As for the actual training, here are my thoughts on why Quebec is not as strong as it once was, at least in the distance events. 1) too much interval training at too young an age. 2) not enough aerobic development. 3) fractured training groups.

The first two work together: instead of focusing on track training, kids in high school should be doing lots of aerobic activity. I’m not saying they should be running 100 miles per week. I know some people will probably take that from this article, but I do not believe that at all! They should be playing soccer (or reffing soccer!), in the summer, hockey or basketball in the winter, and running should be part of a full plate of sporting activities. Yet, we glorify age group records and push kids to hit them. This results in stars burning bright, but fast. By they time they get to university, they are sick of training so hard, or injured. (As an aside, the obsession with indoor track contributes to this. Why the need to pound the body 12-months a year? Has no one ever heard of a build phase?).

The third issue, fractured training groups, results from a few things:
1) coaches’ possessive mentality: Last winter we tried to get a few coaches together to coordinate workouts so that we could get a bigger training group. The will was not there. The athletes lost out.
2) focus on intervals as the “magic bullet” or “secret sauce.” If the 6x600m workout is going to be the key to the training week, then it becomes much more difficult to replace it with 8×400, even if the workouts are basically the same. If we focused on aerobic development first, and recognized that about 80% (sometimes more) of the training week is simple aerobic development, which can be easily done in very large groups, you solve this problem. And then, when it comes time to do the workouts, everyone is stronger, and they have a bigger bond. Nothing like hanging out with someone for 1h-2h every day to get close!
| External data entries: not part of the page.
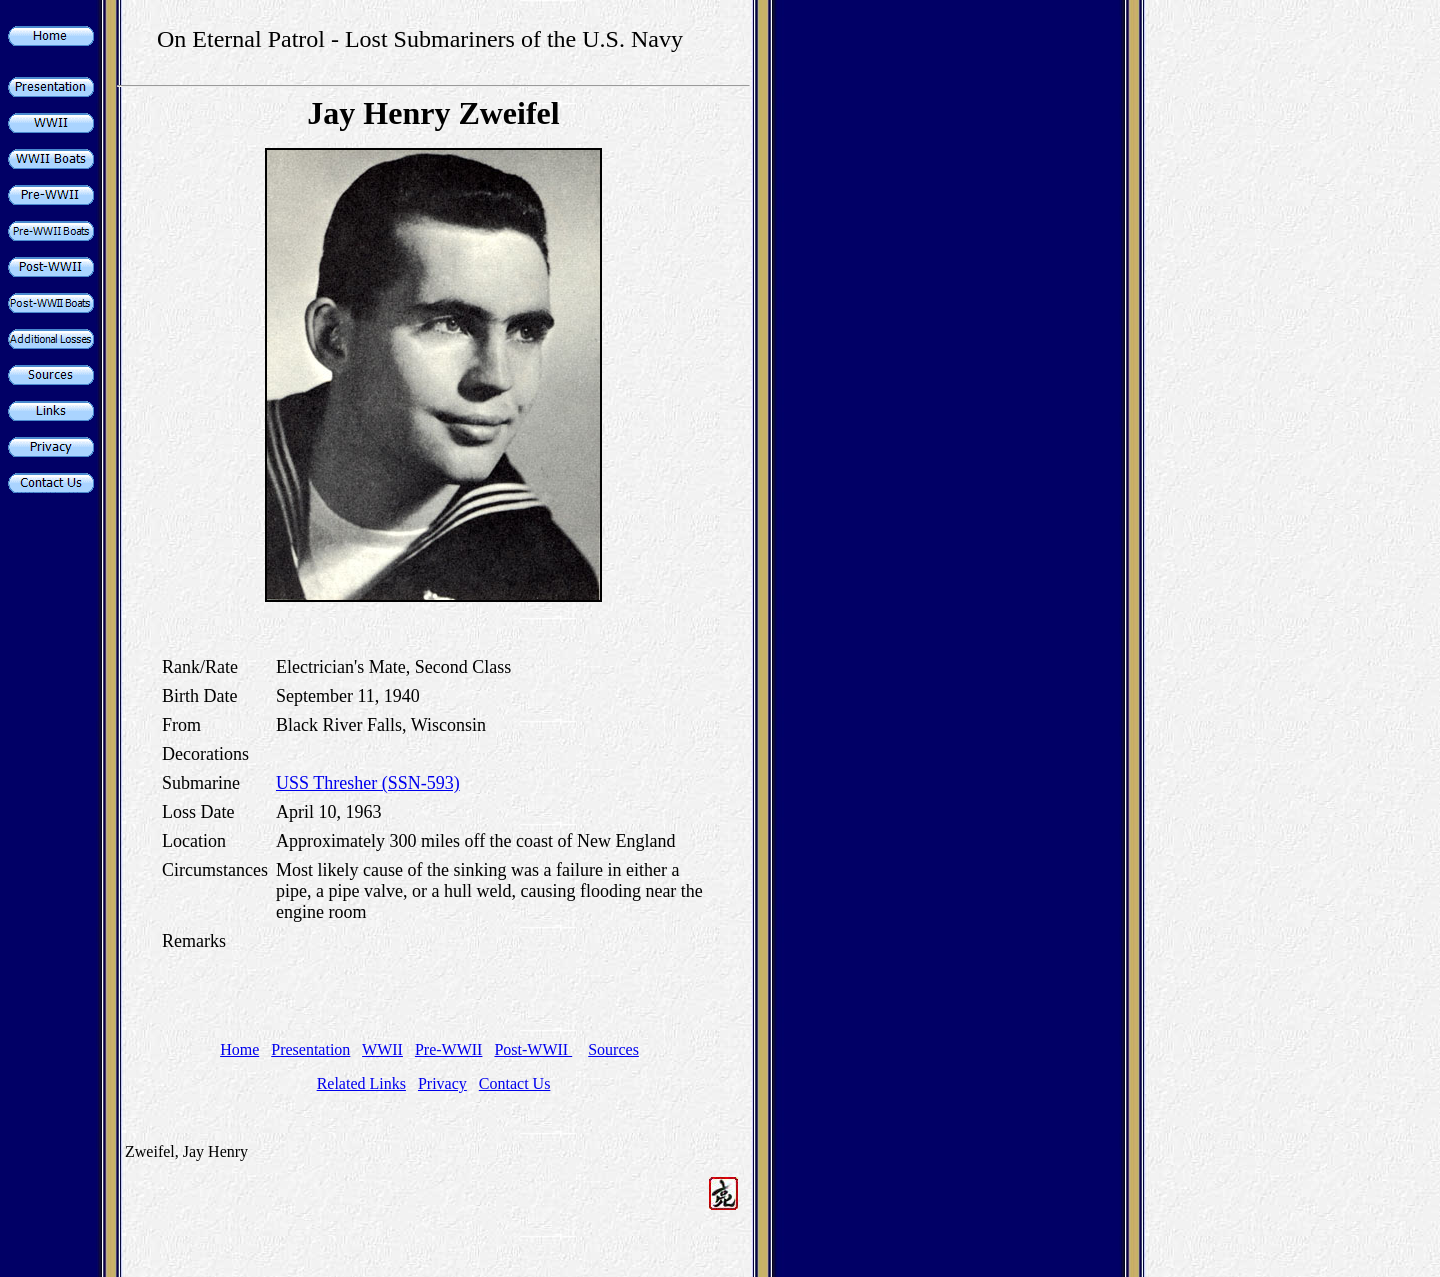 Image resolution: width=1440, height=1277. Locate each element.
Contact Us (515, 1083)
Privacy (442, 1083)
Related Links (361, 1083)
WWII (382, 1049)
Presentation (310, 1049)
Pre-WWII (449, 1049)
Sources (613, 1049)
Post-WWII (533, 1049)
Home (239, 1049)
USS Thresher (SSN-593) (368, 783)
This works. How do I know this works? Well, let me give you an example of what is currently the best distance running group in Quebec, the Rouge et Or group. They are a big group, they run a lot of miles, they have a coach who is open to collaboration (with triathletes, for example, which is a real untapped market, so to speak!), and lo and behold, they dominated the medals at the provincial championships and have most of the fast distance times this summer.

I’m not saying, let’s all move to Quebec City. I’m saying, look at what is working, and follow that example. Look at Guelph: they are relentless recruiters. Talk to anyone from there, and within minutes they will be inviting you to come and run with them in Guelph. We saw Gen Lalonde in Quebec City, and of course, she sent out the invite. Why do they do this? Because they know the value of a big group. Look at what their athletes are doing: lots of miles. Ok, Reid and Watson are doing marathon training, yes, but if you go down there, you won’t find them hammering the crap out of VO2max intervals all the time. Successful groups are patient, and strong.

The best part: none of this costs money (or much more than it already would). You don’t need facilities to go for a long run. You don’t need a track for a workout. You just need athletes who are willing. That’s all it takes.

How do we fix Quebec track? Denis Poulin says: avec “une volonté de changement, une rupture avec certaines pratiques et des efforts plus concertés.” I agree. I also say: Slowly. I know it’s counter-intuitive, but just like running lots of easy miles DOES make you faster, having a patient, long-term view of development will lead to a larger pool of athletes exiting university, which will lead to a larger pool of post-collegiate elites who can represent Quebec (and Canada) on the international stage.